Fall Vegetable Bowl (Printable)

A vibrant autumn bowl with roasted squash, Brussels sprouts, kale, apples, and grains

# What you'll need:

→ Vegetables & Fruits

01 - 2 cups butternut squash, peeled and cubed
02 - 2 cups Brussels sprouts, trimmed and halved
03 - 2 cups kale, stems removed and leaves chopped
04 - 1 large apple, cored and sliced

→ Grains

05 - 1 cup farro
06 - 2 cups vegetable broth

→ Seasonings & Oil

07 - 3 tablespoons olive oil
08 - 1 teaspoon sea salt
09 - 1/2 teaspoon black pepper
10 - 1/2 teaspoon smoked paprika
11 - 1/2 teaspoon ground cinnamon

→ Toppings

12 - 1/4 cup toasted pumpkin seeds
13 - 2 tablespoons dried cranberries
14 - 2 tablespoons crumbled feta cheese, optional

# Method:

01 - Preheat oven to 425°F. Line two baking sheets with parchment paper.
02 - In a bowl, toss butternut squash and Brussels sprouts with 2 tablespoons olive oil, salt, pepper, and smoked paprika.
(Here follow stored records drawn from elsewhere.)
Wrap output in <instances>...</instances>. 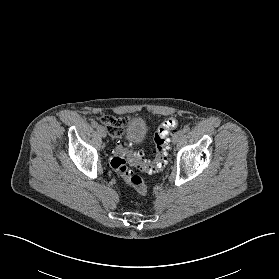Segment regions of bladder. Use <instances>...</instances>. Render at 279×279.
<instances>
[{
	"label": "bladder",
	"instance_id": "31cf9c89",
	"mask_svg": "<svg viewBox=\"0 0 279 279\" xmlns=\"http://www.w3.org/2000/svg\"><path fill=\"white\" fill-rule=\"evenodd\" d=\"M147 131L148 125L144 118L131 117L124 134V142L127 144L138 145L145 140Z\"/></svg>",
	"mask_w": 279,
	"mask_h": 279
}]
</instances>
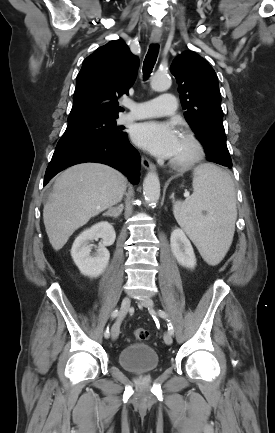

Spread in a single layer on one baking sheet.
03 - Place apple slices on the second baking sheet. Drizzle with 1 tablespoon olive oil and sprinkle with cinnamon.
04 - Roast squash and Brussels sprouts for 25 to 30 minutes, stirring once, until golden and tender. Roast apples for 15 minutes, until just soft and caramelized.
05 - Rinse the farro. In a medium saucepan, bring vegetable broth to a boil. Add farro, reduce heat to low, cover, and simmer for 20 to 25 minutes until grains are tender. Drain excess liquid if needed.
06 - In a skillet over medium heat, wilt the kale for 2 to 3 minutes with a splash of water, stirring until just tender.
07 - Divide cooked grains among 4 bowls. Top each with roasted squash, Brussels sprouts, sautéed kale, and roasted apples.
08 - Garnish with pumpkin seeds, dried cranberries, and feta cheese if desired. Serve warm.

# Expert Advice:

01 -
  • Its flexible enough to use whatever fall produce is sitting in your fridge or looks good at the market.
  • The roasted apples add a surprise sweetness that balances the hearty vegetables without feeling heavy.
  • You can meal prep the grains and roasted veggies ahead, then assemble bowls in minutes all week.
  • It fills you up without that sluggish feeling, and somehow tastes even better the next day.
02 -
  • Dont overcrowd the baking sheets or the vegetables will steam instead of roast, and youll miss out on those crispy, caramelized edges.
  • If your farro is still chewy after 25 minutes, just let it simmer a few more minutes with the lid on; different brands cook at slightly different rates.
  • Roasting the apples separately keeps them from turning to mush and lets the cinnamon really shine.
03 -
  • Toast your pumpkin seeds in a dry skillet for 3 to 4 minutes; theyll become fragrant and crunchy, and it makes all the difference.
  • If you want deeper flavor, toss the Brussels sprouts in a tiny bit of balsamic vinegar right when they come out of the oven.
  • Use a sharp knife to peel the squash; a dull one will slip and make the whole process frustrating and unsafe.